The only time I would use explicitly numbered repetition is when the repetition is greater than 1:
{2}
{2,}
{2,4}
I tend to prefer these especially when the repeated pattern is more than a few characters. If you have to match 3 numbers, some people like to write:
\d\d\d
but I would rather write\d{3}
since it emphasizes the number of repetitions involved. Furthermore, down the road if that number ever needs to change, I only need to change{3}
to{n}
and not re-parse the regex in my head or worry about messing it up; it requires less mental effort.If that criteria isn't met, I prefer the shorthand. Using the "explicit" notation quickly clutters up the pattern and makes it hard to read. I've worked on a project where some developers didn't know regex too well (it's not exactly everyone's favorite topic) and I saw a lot of
{1}
and{0,1}
occurrences. A few people would ask me to code review their pattern and that's when I would suggest changing those occurrences to shorthand notation and save space and, IMO, improve readability.我可以看出,如果您有一个执行大量有界重复的正则表达式,那么为了可读性,您可能希望一致使用
{n,m}
形式。例如:但我不记得在现实生活中见过这样的案例。当我看到问题中使用
{0,1}
、{0,}
或{1,}
时,实际上总是会这样做出于无知。而在回答此类问题的过程中,我们还应该建议他们使用?
、*
或+
来代替。当然,
{1}
纯粹是混乱。有些人似乎有一个模糊的概念,认为它的意思是“唯一的一个”——毕竟,它一定意味着某种东西,对吧?为什么这样一种病态的简洁语言会支持一个占据整个三个字符并且什么也不做的结构?据我所知,它的唯一合法用途是隔离后跟文字数字的反向引用(例如\1{1}0
),但还有其他方法可以做到这一点。I can see how, if you have a regex that does a lot of bounded repetition, you might want to use the
{n,m}
form consistently for readability's sake. For example:But I can't recall ever seeing such a case in real life. When I see
{0,1}
,{0,}
or{1,}
being used in a question, it's virtually always being done out of ignorance. And in the process of answering such a question, we should also suggest that they use the?
,*
or+
instead.And of course,
{1}
is pure clutter. Some people seem to have a vague notion that it means "one and only one"--after all, it must mean something, right? Why would such a pathologically terse language support a construct that takes up a whole three characters and does nothing at all? Its only legitimate use that I know of is to isolate a backreference that's followed by a literal digit (e.g.\1{1}0
), but there are other ways to do that.除非您使用特殊的正则表达式引擎,否则它们都是相同的。
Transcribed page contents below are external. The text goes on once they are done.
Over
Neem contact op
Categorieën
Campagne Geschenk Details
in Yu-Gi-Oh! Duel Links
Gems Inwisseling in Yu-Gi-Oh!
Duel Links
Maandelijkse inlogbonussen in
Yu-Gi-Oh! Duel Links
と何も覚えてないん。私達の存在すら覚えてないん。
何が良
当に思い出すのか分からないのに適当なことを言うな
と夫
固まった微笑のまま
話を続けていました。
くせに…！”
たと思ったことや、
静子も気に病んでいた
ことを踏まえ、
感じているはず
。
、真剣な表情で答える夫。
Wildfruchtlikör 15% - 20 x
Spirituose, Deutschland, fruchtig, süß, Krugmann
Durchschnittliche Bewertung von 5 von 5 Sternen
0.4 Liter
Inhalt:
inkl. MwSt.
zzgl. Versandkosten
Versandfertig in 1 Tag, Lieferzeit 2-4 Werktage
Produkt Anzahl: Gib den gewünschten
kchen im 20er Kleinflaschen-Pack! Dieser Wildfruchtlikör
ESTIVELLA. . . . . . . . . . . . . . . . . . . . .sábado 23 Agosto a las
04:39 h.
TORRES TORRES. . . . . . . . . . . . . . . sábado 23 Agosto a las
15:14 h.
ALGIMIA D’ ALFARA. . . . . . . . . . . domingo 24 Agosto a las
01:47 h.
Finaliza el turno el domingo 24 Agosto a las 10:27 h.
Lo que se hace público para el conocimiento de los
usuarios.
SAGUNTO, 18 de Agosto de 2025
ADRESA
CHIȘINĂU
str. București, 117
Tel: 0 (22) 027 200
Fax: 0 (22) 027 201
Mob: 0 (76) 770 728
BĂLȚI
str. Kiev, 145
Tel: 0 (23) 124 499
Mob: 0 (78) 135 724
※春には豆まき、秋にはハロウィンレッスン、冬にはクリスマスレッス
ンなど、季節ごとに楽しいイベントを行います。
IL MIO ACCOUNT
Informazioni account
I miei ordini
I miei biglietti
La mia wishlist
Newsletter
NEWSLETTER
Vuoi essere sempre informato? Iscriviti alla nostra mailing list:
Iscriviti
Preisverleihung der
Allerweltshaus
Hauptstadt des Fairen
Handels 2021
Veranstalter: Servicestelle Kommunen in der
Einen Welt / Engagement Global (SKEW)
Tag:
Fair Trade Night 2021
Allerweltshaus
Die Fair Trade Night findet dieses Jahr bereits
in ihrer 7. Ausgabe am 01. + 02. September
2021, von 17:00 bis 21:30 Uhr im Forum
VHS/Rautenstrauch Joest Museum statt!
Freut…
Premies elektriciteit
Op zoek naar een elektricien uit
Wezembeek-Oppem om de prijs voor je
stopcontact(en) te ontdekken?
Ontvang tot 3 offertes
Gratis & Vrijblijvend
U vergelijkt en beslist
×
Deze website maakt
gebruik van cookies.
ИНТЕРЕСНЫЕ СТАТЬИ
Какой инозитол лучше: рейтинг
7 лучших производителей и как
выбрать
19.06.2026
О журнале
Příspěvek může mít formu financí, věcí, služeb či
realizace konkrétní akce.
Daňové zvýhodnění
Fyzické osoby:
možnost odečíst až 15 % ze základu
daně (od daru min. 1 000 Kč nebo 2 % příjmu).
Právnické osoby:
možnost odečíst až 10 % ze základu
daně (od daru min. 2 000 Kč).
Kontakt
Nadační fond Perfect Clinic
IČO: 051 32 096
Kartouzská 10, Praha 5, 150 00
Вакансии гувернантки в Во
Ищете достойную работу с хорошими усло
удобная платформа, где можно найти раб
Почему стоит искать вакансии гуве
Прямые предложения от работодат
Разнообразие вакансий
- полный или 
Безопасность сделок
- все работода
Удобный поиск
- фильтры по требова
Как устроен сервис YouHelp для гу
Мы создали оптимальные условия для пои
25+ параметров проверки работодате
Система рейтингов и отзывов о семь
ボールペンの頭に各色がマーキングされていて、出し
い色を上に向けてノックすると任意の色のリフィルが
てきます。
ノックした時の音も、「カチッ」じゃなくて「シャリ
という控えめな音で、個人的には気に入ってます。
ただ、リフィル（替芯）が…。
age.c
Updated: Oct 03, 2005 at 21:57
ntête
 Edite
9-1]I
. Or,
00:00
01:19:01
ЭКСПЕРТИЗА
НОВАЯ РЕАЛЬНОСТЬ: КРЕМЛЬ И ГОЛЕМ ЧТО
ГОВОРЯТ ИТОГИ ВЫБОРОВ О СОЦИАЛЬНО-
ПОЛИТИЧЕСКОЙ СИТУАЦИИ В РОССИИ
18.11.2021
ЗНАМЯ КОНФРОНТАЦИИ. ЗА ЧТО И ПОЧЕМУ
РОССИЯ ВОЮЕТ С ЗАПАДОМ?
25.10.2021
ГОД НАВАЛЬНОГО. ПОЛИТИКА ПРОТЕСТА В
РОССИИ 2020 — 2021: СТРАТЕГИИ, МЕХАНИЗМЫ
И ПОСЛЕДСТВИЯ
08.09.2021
但是,并非所有正则表达式引擎都支持编号重复、
?
或+
。如果它们全部可用,我会使用字符而不是数字,只是因为它对我来说更直观。
如果它们全部可用,
They're all identical unless you're using an exceptional regex engine. However, not all regex engines support numbered repetition,
?
or+
.If all of them are available, I'd use characters rather than numbers, simply because it's more intuitive for me.
它们是等效的(并且您可以通过测试您的上下文来了解它们是否可用。)
我预计的问题是您可能不是唯一需要使用您的代码的人。
正则表达式对于大多数人来说已经足够困难了。每当有人使用不寻常的语法时,问题
出现:“他们为什么不按照标准方式做?他们认为我错过了什么?”
They're equivalent (and you'll find out if they're available by testing your context.)
The problem I'd anticipate is when you may not be the only person ever needing to work with your code.
Regexes are difficult enough for most people. Anytime someone uses an unusual syntax, the question
arises: "Why didn't they do it the standard way? What were they thinking that I'm missing?"